This tutorial will explain how to use an ARPAsing voicebank in UTAU, without ARPAsing Assistant.
It is in your best interest to have a fully OTO'd voicebank, before making USTs with it, because adjusting the timing of notes will depend on preutterance values.
If you aren't using the plugin, you can bypass all of the problems involved in adjusting the timing and incorrect phonemes. However, you miss out on all the convenience of having base conversions.
If your computer able to use ARPAsing Assistant but you choose not to use it, you can open the exe as a standalone program to look up word-to-arpabet conversions. However, if you're completely unable to use it (for example, Mac users) you can use this website to find conversions. The dictionary may not be as robust as the one built into the plugin, but after familiarizing yourself with the phonetic system you should be able to transcribe any missing words yourself. If you're not familiar with Arpabet, you can reference this article or the phoneme chart.
Enter the plain english lyrics into the UST as you normally would, for reference.
Change each note to the main CV of the syllable, separating each phoneme with a space. For example, the word "cat" is "K AE T" in arpabet, so change the lyric to say [k ae]. Likewise, "steps" is "S T EH P S", so put [t eh].
The other essential notes we need are phrase-final notes. Wherever there is a rest after a note, you need to have phoneme to silence. As a rule of thumb, if the rest is less than 1 quarter note long, change the whole rest. If the rest is longer, then only the first quarter note needs to be changed. For "cat" that would be a [t -] note, and for "steps" it would be [s -].
The rest of it is entering transitional notes. This list works on diphones, so every lyric note has two phonemes.
Silence counts as one, and is necessary whenever transitioning between sung lyrics and rests. We already covered notes with rests AFTER them, so let's consider notes with rests before. If it starts with a vowel, you can simply add a hyphen. For example, "eye" [ay] becomes [- ay]. If it starts with a consonant or consonant cluster, you want to work backwards from the innermost consonant. Take "strand" for example. Make a note just before [r ae] that has [t r]. Make a note just before [t r] that has [s t]. Make a note just before [s t] that has [- s]. This gets you a full transition from silence, through the consonants, to the nucleus of the syllable.

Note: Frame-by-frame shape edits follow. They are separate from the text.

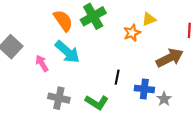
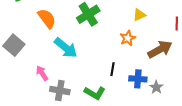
orange semicircle: (63, 21) -> (47, 18), moved
orange star: (132, 33) -> (128, 38), moved
pink arrow: (42, 63) -> (42, 73), moved

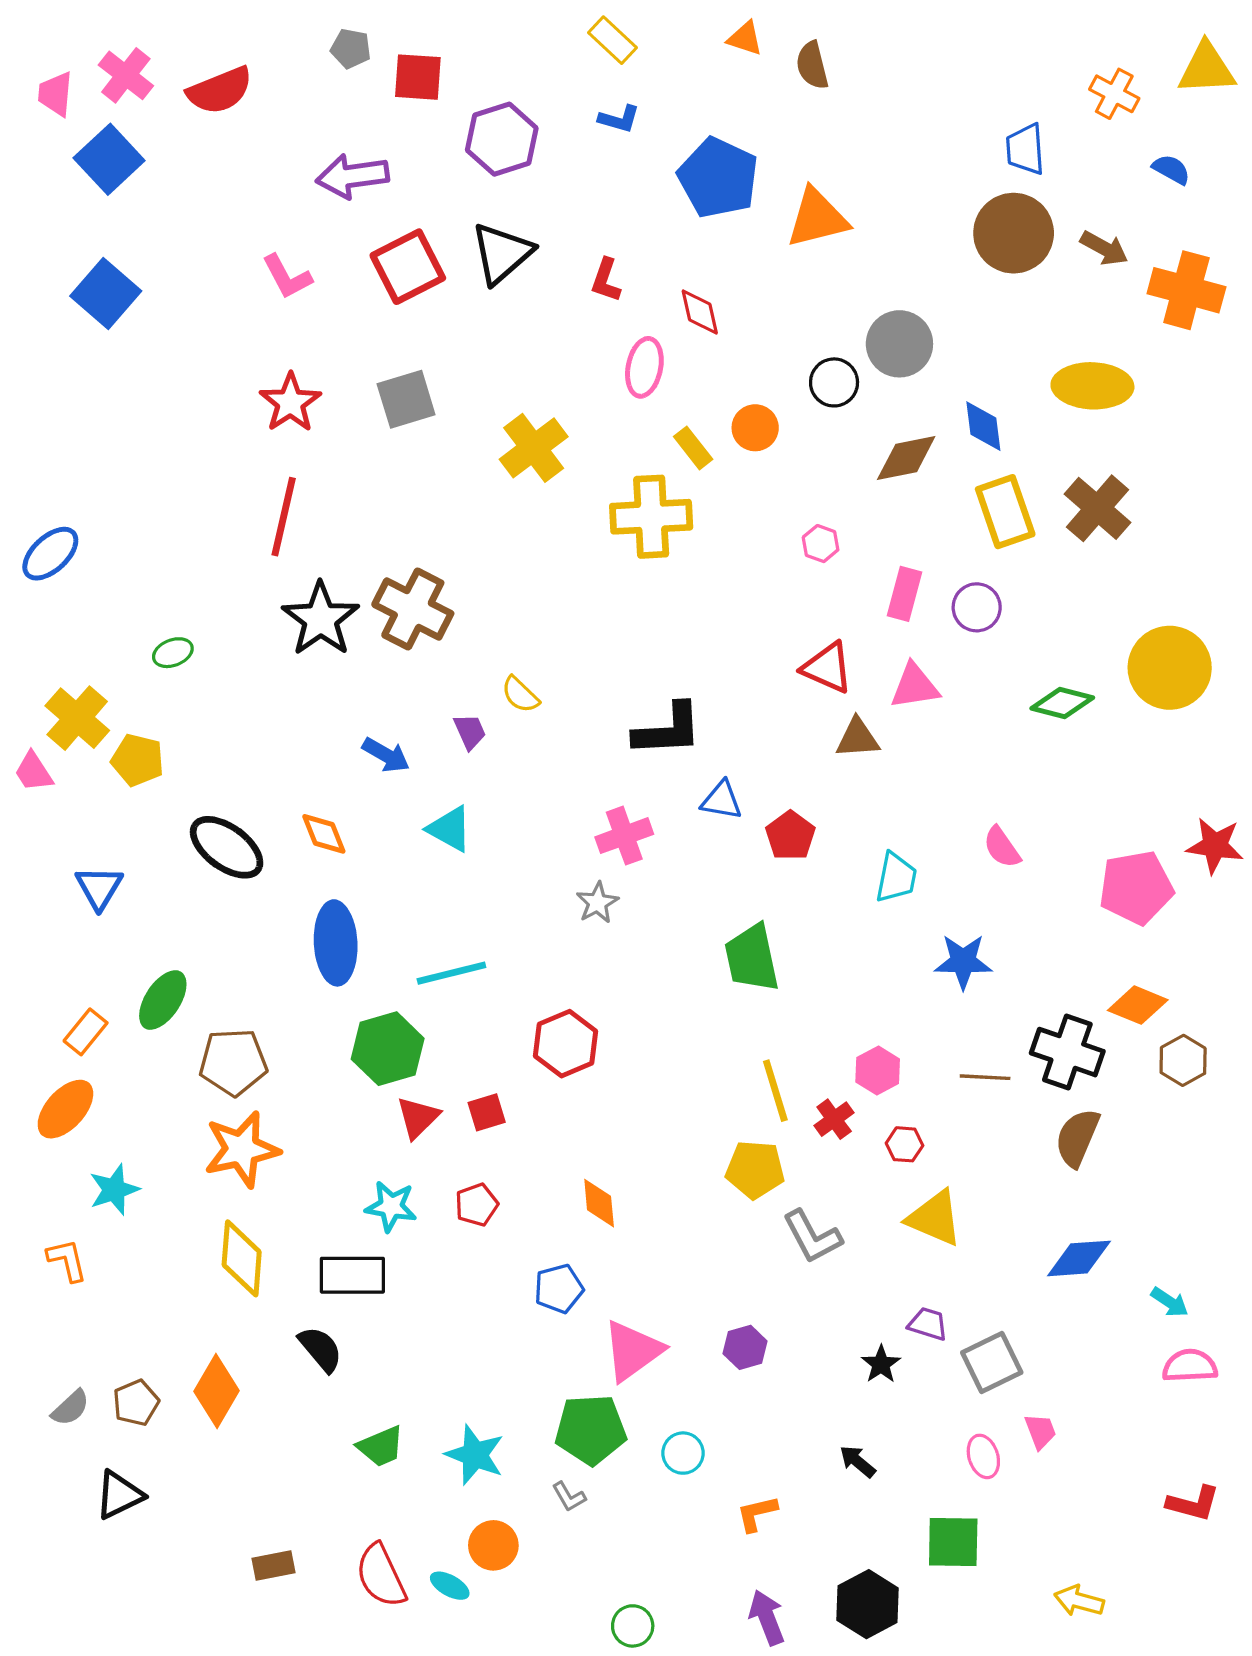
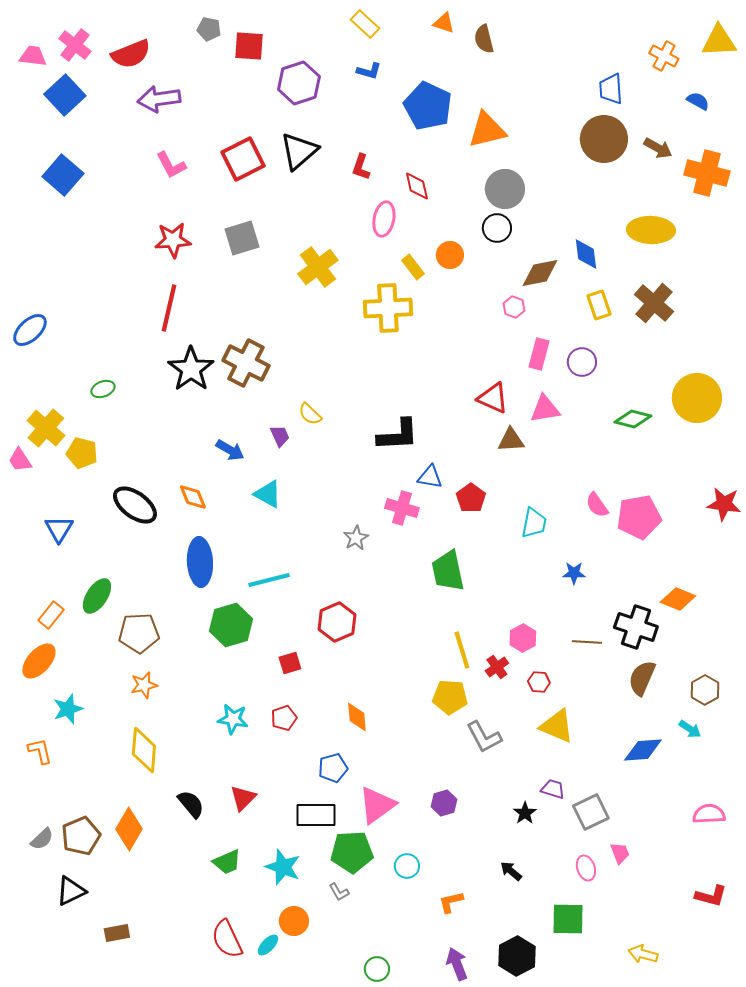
pink trapezoid: (55, 94) -> (33, 56), turned 92
purple arrow: (352, 176) -> (159, 99), moved
gray circle: (899, 344) -> (505, 189), moved
red star: (290, 403) -> (173, 240), turned 30
yellow rectangle: (1005, 512) -> (599, 305), size x0.7
pink hexagon: (821, 544) -> (514, 307), moved
pink cross: (624, 836) -> (402, 508), moved, turned 36
pink pentagon: (1136, 888) -> (639, 517), moved
blue star: (963, 961) -> (574, 573), size x0.7
brown hexagon: (1183, 1060) -> (705, 690), moved
red triangle: (418, 1117) -> (243, 798), moved
orange star: (242, 1149) -> (144, 685), size x0.6
black rectangle: (352, 1275) -> (316, 815), moved
cyan arrow: (1170, 1302) -> (690, 729), moved
brown pentagon: (136, 1403) -> (81, 836), size x1.4
brown rectangle: (274, 1566) -> (117, 933), moved
cyan ellipse: (450, 1586) -> (268, 945), turned -75

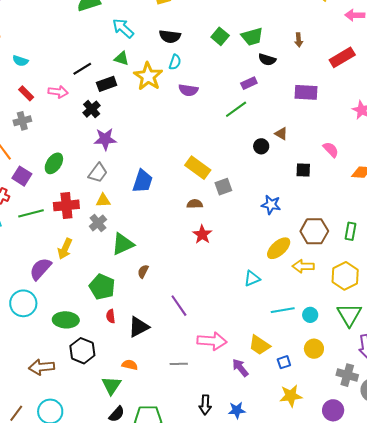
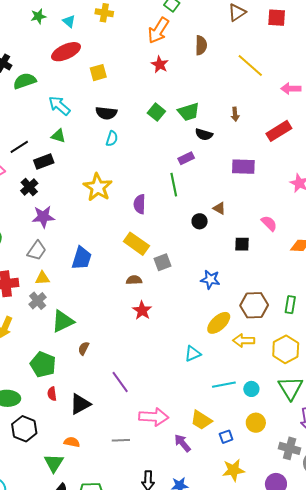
yellow star: (148, 76) -> (98, 187), moved
purple semicircle: (188, 90) -> (140, 204), moved, turned 84
green line: (236, 109) -> (174, 185), turned -65

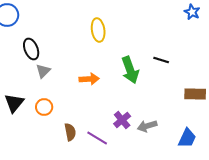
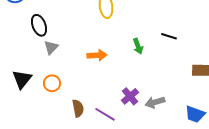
green arrow: (130, 70) -> (138, 46), size x0.6
blue trapezoid: (187, 138) -> (195, 114), turned 85

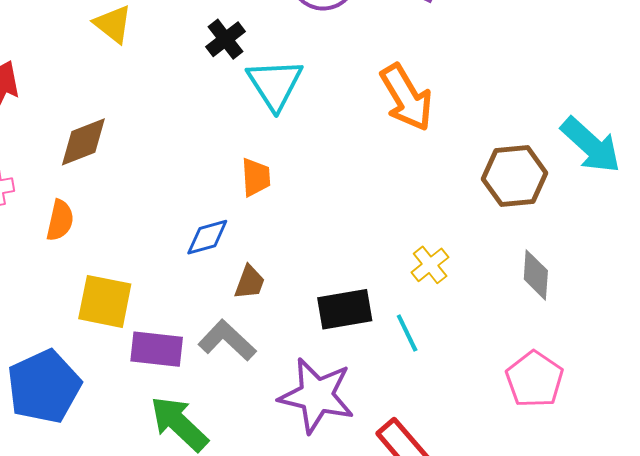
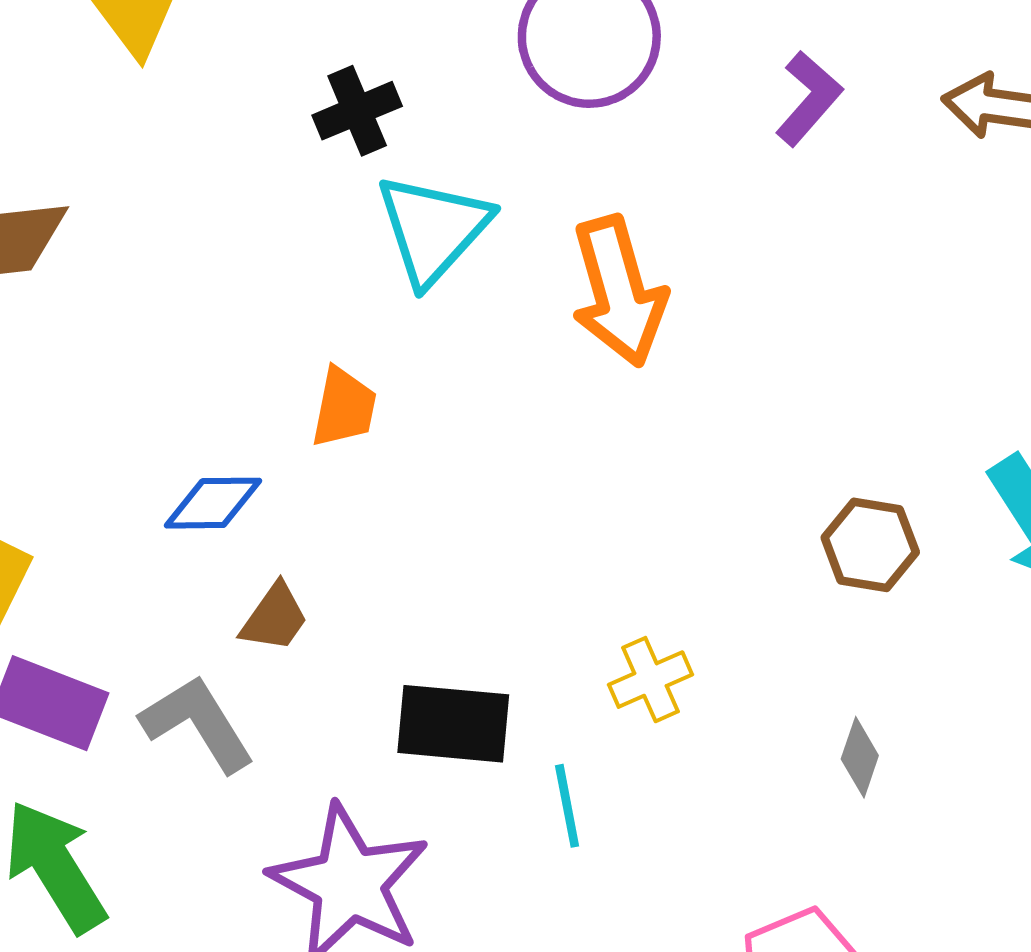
orange arrow: (406, 97) -> (619, 291), moved
brown hexagon: (515, 176) -> (870, 545), size x0.7
gray diamond: (536, 275) -> (860, 757), size x0.7

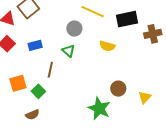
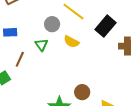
black rectangle: (127, 19) -> (106, 26), turned -50
yellow semicircle: (107, 46) -> (71, 42), moved

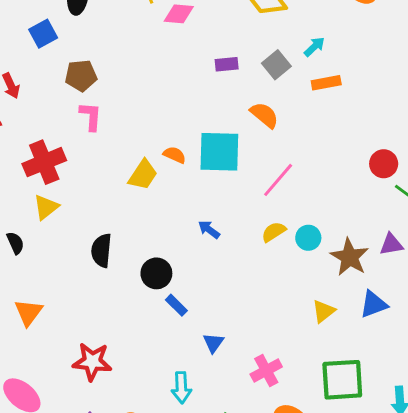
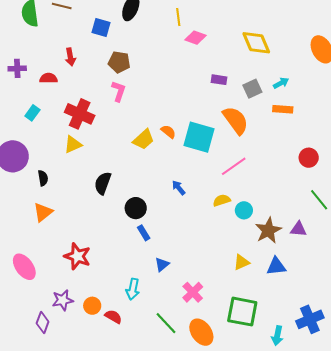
blue square: (43, 34) -> (101, 27), turned 30
orange semicircle: (264, 115) -> (236, 120), size x1.4
red cross: (44, 162) -> (80, 114), turned 32
red circle: (384, 164) -> (309, 158), moved
black semicircle: (15, 243) -> (43, 178), moved
pink cross: (266, 371) -> (193, 292), turned -30

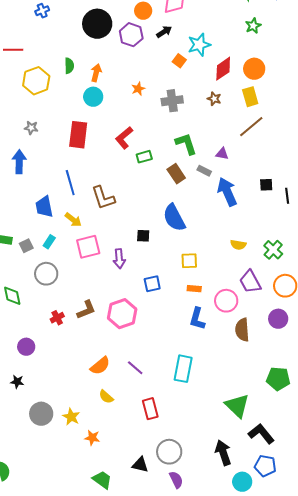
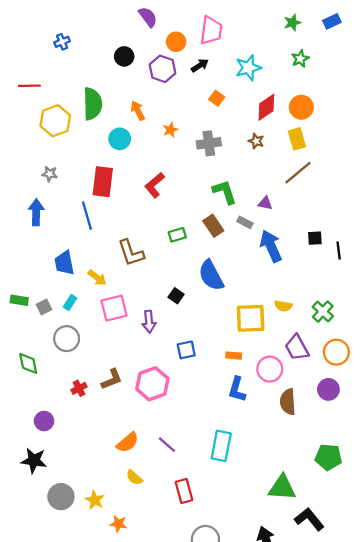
black circle: (97, 24) -> (124, 56), size x0.6
cyan star: (199, 45) -> (248, 68), moved
green semicircle: (69, 66) -> (93, 104), size x1.8
orange arrow: (96, 73) -> (138, 111), moved, turned -42
green rectangle: (144, 157) -> (177, 235), moved
blue line: (70, 183) -> (87, 216), moved
black square: (143, 236) -> (176, 296), turned 32
yellow square: (189, 261) -> (251, 318), moved, size x1.6
black star: (17, 382) -> (34, 461), size x1.6
green triangle: (237, 406) -> (282, 488), turned -40

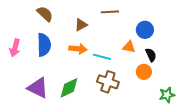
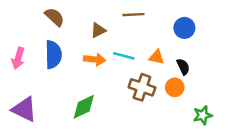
blue circle: (145, 30) -> (184, 28), moved
cyan line: (102, 57) -> (124, 56), moved
brown cross: (108, 82) -> (142, 87), moved
purple triangle: (38, 88) -> (24, 109), moved

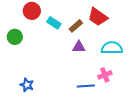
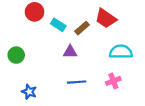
green circle: (15, 37) -> (16, 55), moved
purple triangle: (79, 47) -> (70, 52), moved
blue line: (86, 86) -> (77, 82), moved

For transitions between syllables, use this same principle of full transitions from diphone to diphone.
"stranded on this island"
[- s][s t][t r][r ae][ae n][n d][d eh][eh d][d aa][aa n][n dh][dh ih][ih s][s ay][ay l][l eh][eh n][n d][d -]
The length of the transitional notes depends on the preutterance of the note that follows it. However, you can use your personal judgement to make them longer or shorter.
If any particular note sounds strange or off, you can switch to using an alternate recording of the same diphone by adding a numerical suffix, like changing [f ey] to [f ey1] and so on.
From here, you can tune as normal.